### [Problem details]
Of the lines below, report only those that contain "Feuerwehr".

### [Material to process]
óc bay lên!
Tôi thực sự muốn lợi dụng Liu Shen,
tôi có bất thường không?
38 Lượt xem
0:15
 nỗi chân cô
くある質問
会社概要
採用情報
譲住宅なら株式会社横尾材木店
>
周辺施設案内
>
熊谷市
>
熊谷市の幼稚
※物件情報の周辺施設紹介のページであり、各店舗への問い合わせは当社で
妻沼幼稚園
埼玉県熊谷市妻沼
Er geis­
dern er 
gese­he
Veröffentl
==
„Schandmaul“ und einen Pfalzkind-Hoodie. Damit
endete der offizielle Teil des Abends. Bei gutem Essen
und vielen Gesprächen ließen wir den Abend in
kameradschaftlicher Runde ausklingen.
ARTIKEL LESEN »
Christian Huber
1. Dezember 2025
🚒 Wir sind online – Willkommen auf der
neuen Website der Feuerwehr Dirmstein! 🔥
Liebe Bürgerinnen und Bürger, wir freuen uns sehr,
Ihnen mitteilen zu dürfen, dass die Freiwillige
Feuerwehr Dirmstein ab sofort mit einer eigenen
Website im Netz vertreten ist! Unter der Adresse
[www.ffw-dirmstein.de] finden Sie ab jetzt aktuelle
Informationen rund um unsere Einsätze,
...
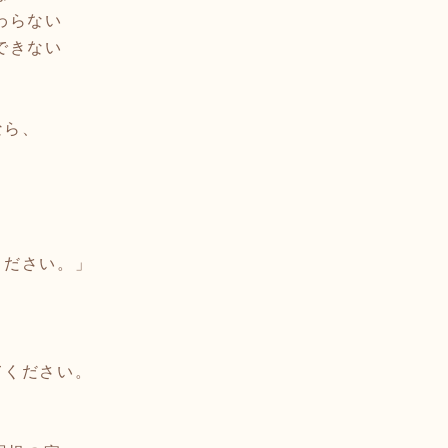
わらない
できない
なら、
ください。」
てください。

### [Answer section]
neuen Website der Feuerwehr Dirmstein! 🔥
Feuerwehr Dirmstein ab sofort mit einer eigenen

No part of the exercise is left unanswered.